I use an Alinco DM-33MV switching power supply with the Orion because I find the fan on the stock Ten-Tec 963 power supply to be horrendously loud when it kicks on – even when I'm wearing high-isolation headphones. I checked the voltage on the Alinco and found that it was slightly low – 13.6VDC. I increased the voltage slowly, and found that at about 14VDC the LCD backlight flicker nearly disappeared. At 15VDC it went away entirely. The higher voltage seemed to somewhat reduce the frequency of the crash-reboot problem, but didn't cure it. Then I swapped out the Alinco for the Ten Tec 963 supply. That supply puts out about 14.22VDC when idle, and the LCD backlight flicker was completely gone. However, the Orion would still crash and reboot every few minutes. I was beginning to think the finals were shot, or perhaps an internal voltage regulator was failing.
Later in the contest, I realized that if I reduced power to 30W the Orion would not crash. This drove the 87A to put out 500-750W, depending on the antenna, which was acceptable for S&P work. That's how I limped through the contest.
Late in the contest, I caught a break that saved the radio a trip to Tennessee. To battle fatigue, I decided to change my sitting position. I have a wireless keyboard that lets me push the chair away from the desk and put my feet up with the keyboard on my lap. I reached over to grab the Orion's VFO pod, and suddenly the Orion crashed again – without transmitting. I discovered that if I pulled on the cable, the Orion would crash. It didn't take long to realize that the pod cable was resting on the power cable. I wiggled the Orion's 13.8 VDC connector, and the radio crashed. I pulled the connector and saw ugly brown burn marks on the hot side. The split male pins were compressed all the way. I tried cleaning the male pins and spreading them. This solved the backlight flicker problem, and greatly reduced the frequency of the crashes, but did not eliminate the problem. Back to 30W.

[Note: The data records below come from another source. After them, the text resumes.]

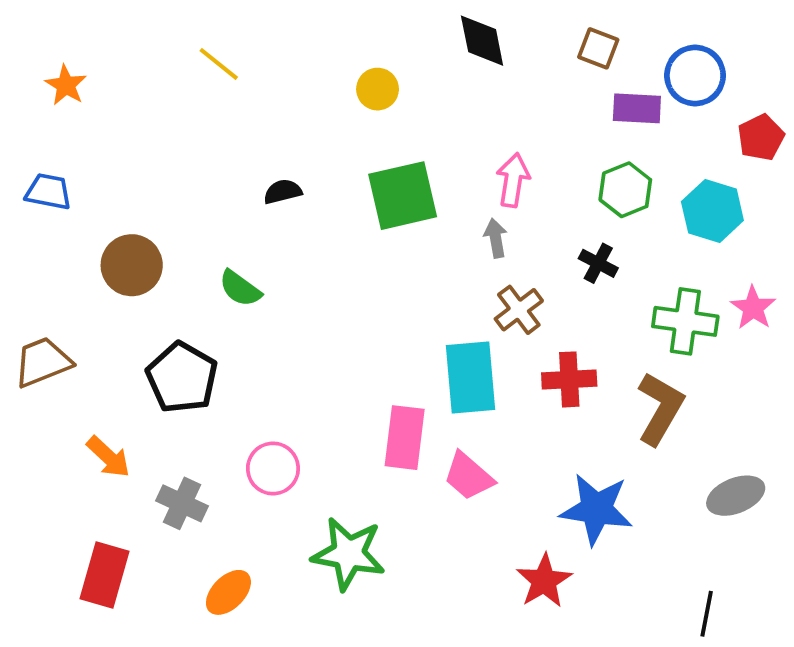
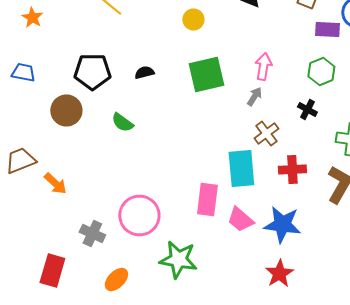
gray arrow: (496, 238) -> (254, 96), turned 42
black pentagon: (182, 378) -> (92, 72), moved, turned -30
orange arrow: (108, 457) -> (55, 184), moved
pink circle: (273, 469) -> (139, 216), size x1.5
blue star: (596, 509) -> (282, 224), moved

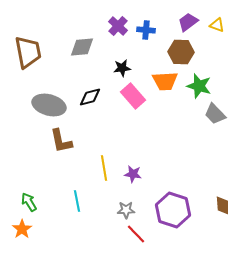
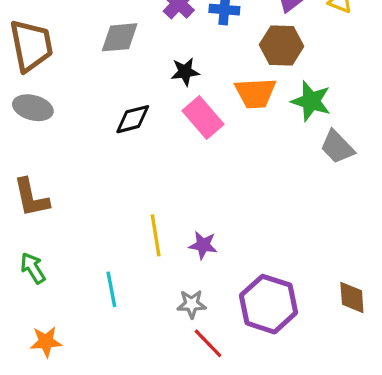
gray ellipse: (49, 105) -> (33, 108), moved, size x0.7
brown L-shape: (61, 141) -> (31, 198), moved
green arrow: (29, 202) -> (33, 268), moved
orange star: (22, 229) -> (46, 342), moved, turned 30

After the contest, I popped the Orion's covers and, using an ohmmeter, found that no matter what I did to rehabilitate the male and female pins, the cable would lose continuity if I wiggled it. That's when I decided to replace the connector, as detailed above. After doing so. I ran a CQ loop into both 80m and 40m at 100W for 15 minutes each and experienced no crashes. I also duplicated the 40m scenario, 70W into the 87A into the 2-el 40m beam, and had no crashes for over 20 minutes. It'll take another contest to be sure, but I believe the problem has been solved.

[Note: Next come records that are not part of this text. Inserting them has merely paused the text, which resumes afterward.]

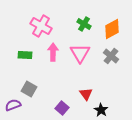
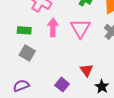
gray square: (29, 89) -> (27, 53), moved
purple semicircle: (13, 105) -> (21, 86), moved

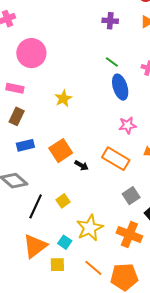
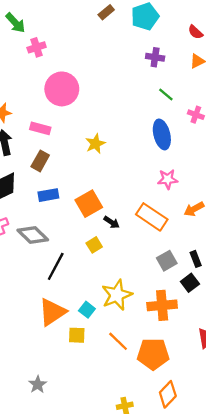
green line: (112, 62) -> (166, 95), moved
yellow square: (63, 201) -> (94, 245), moved
orange cross: (129, 234) -> (162, 305), turned -30

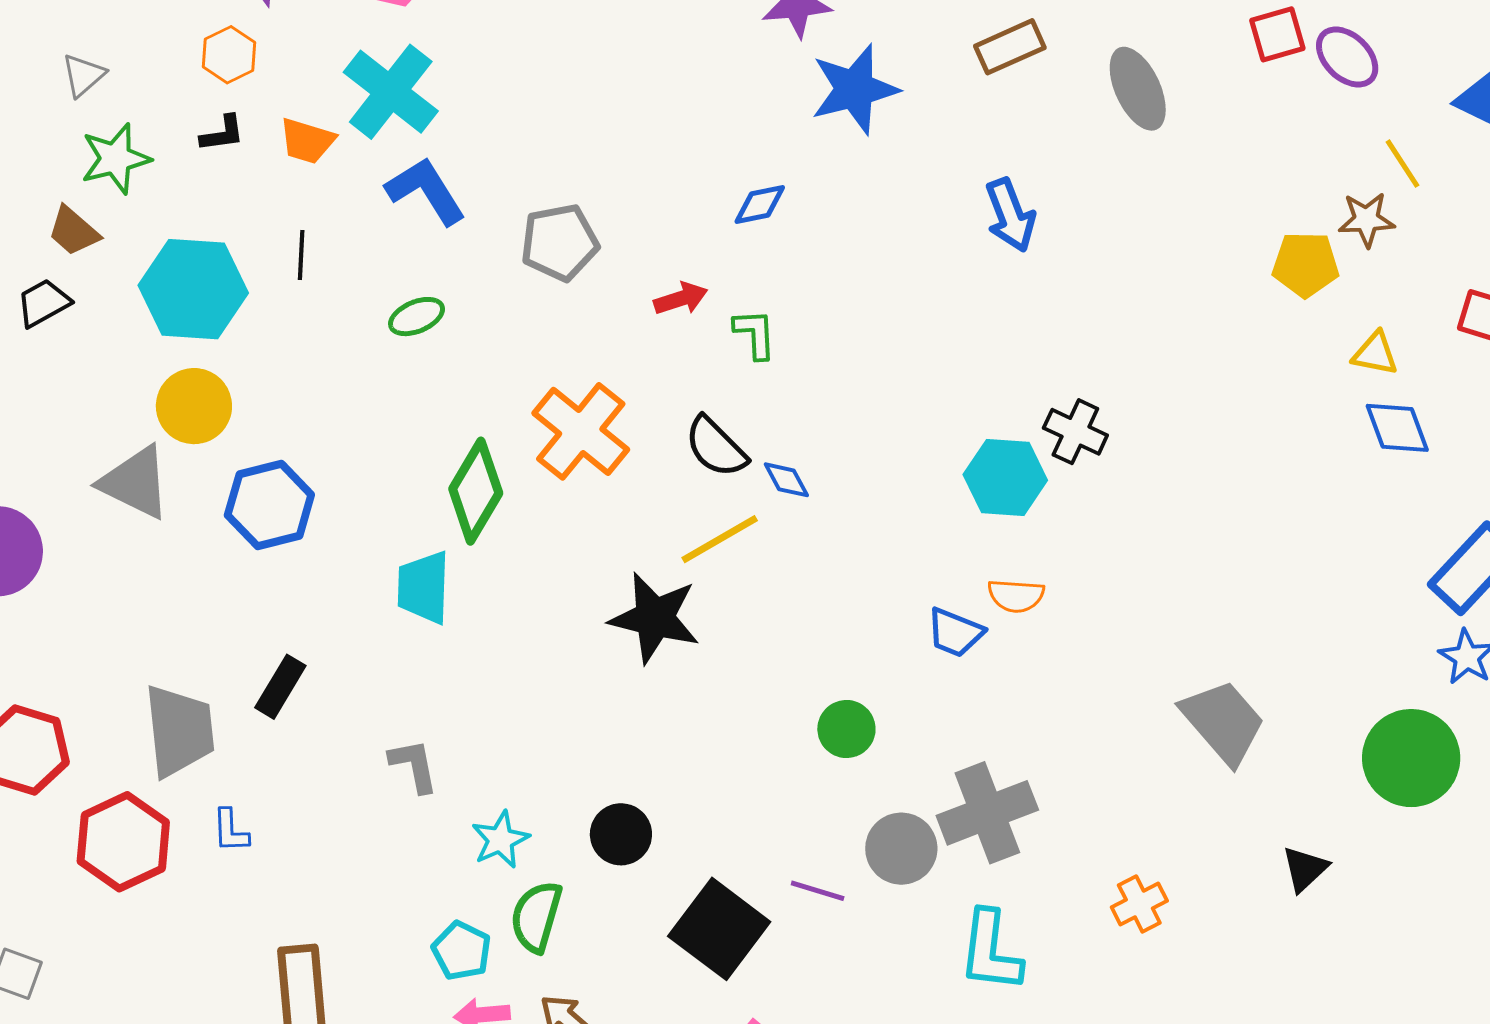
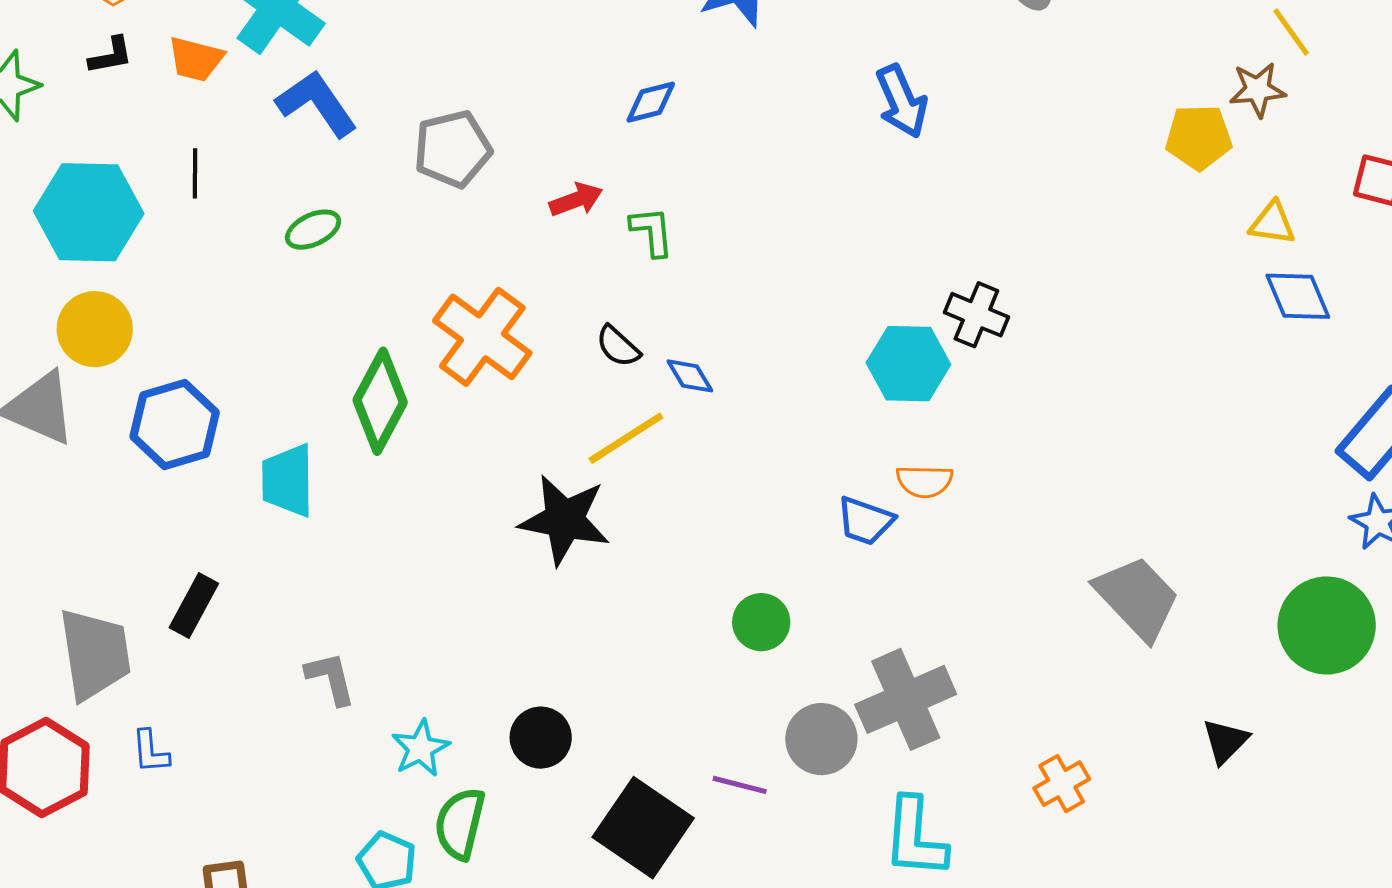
black semicircle: (716, 447) -> (618, 346), size x0.7
cyan trapezoid: (424, 587) -> (288, 480), moved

QSK Audio Artifacts: There was some barely noticable LCD backlight flicker with the Alinco set to 13.8 VDC, so I increased it to 14.22 V, same as the 963 power supply. Now the flicker is gone. In the course of playing with the input voltage, I was surprised to hear the tail-end clicks in the QSK audio significantly reduced when the voltage was increased to the point where the LCD backlight didn't flicker. This may explain why some people hear more QSK audio artifacts than others.

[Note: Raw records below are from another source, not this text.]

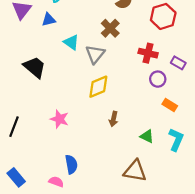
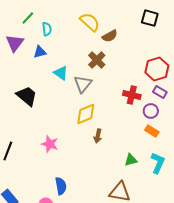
red hexagon: (163, 16) -> (157, 69), moved
red cross: (148, 53) -> (132, 95), moved
purple circle: (158, 79) -> (151, 111), moved
brown arrow: (113, 119) -> (98, 136), moved
green triangle: (147, 136) -> (131, 160), turned -40

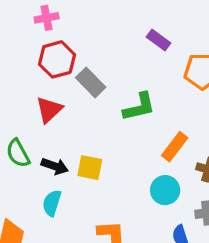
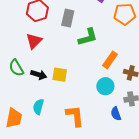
gray rectangle: (91, 82) -> (68, 18), moved, turned 60
cyan semicircle: (52, 203) -> (38, 107), moved

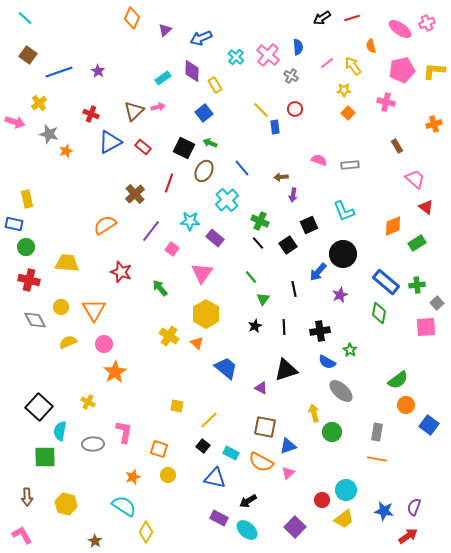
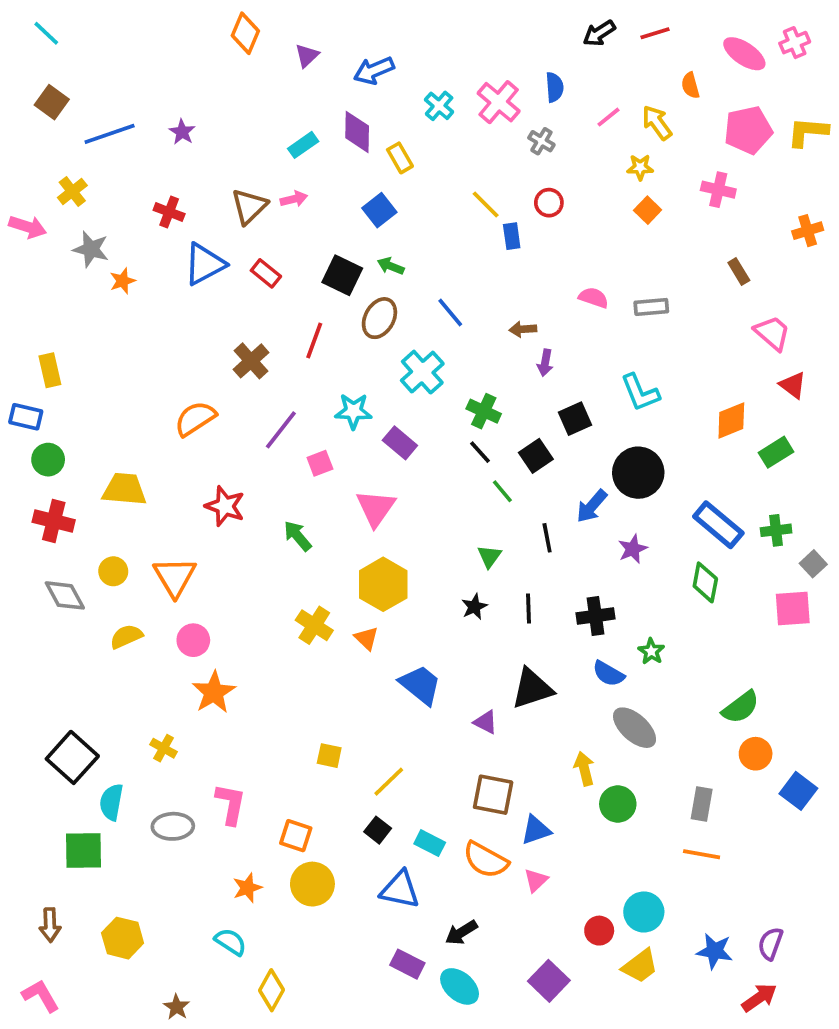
pink square: (172, 249) -> (320, 463), turned 32
green line: (251, 277) -> (502, 491), moved
yellow circle: (168, 475) -> (312, 884), size x1.5
cyan semicircle: (124, 506) -> (231, 942), size x0.7

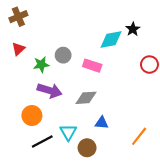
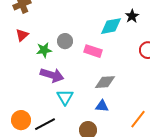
gray diamond: (86, 98) -> (105, 82), moved
orange circle: (32, 116) -> (21, 120), moved
cyan triangle: (68, 132) -> (65, 97), moved

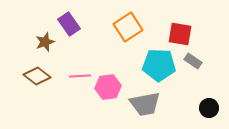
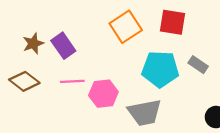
purple rectangle: (69, 24) -> (63, 46), moved
red square: (180, 34) -> (173, 22), moved

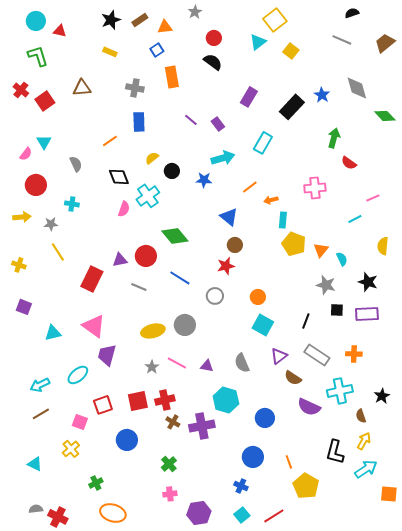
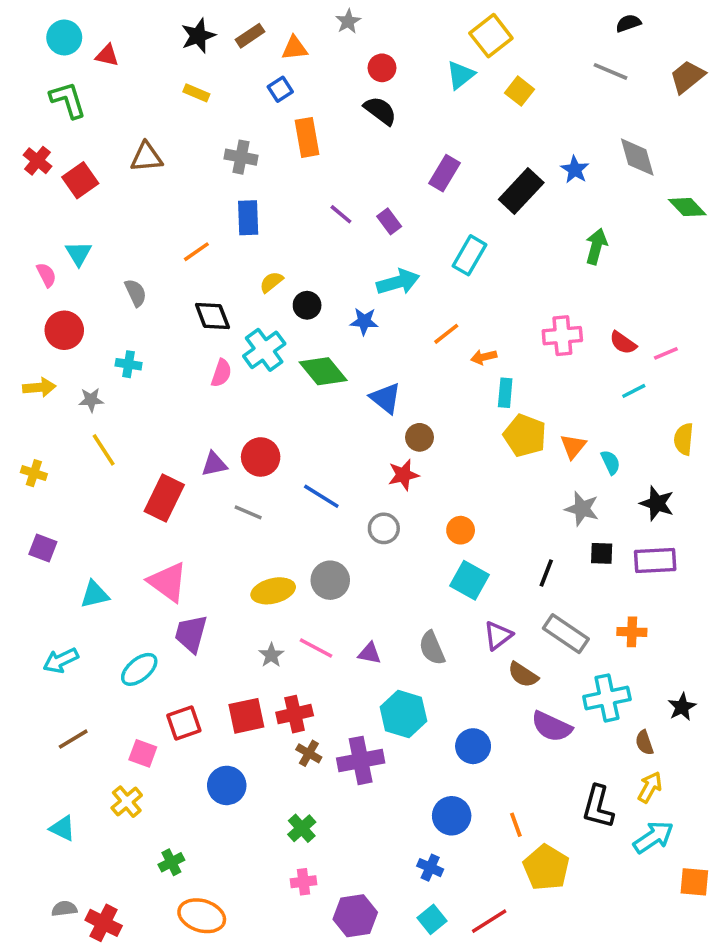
pink semicircle: (26, 154) -> (46, 275), turned -64
red semicircle: (349, 163) -> (623, 343), moved
blue triangle: (229, 217) -> (386, 398), moved
green diamond: (175, 236) -> (323, 371), moved
cyan arrow: (40, 385) -> (61, 660), moved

The moral of the story is: check your 13.8 VDC connector. Make sure there are no burn marks and that the pins are making tight contact. Be sure to rout the cable in such a way that there is minimal stress on the power connector. If you're really worried about it, devise a better connection and let me know what you did.
Sorry for the long story, but hopefully it will be useful to someone out there.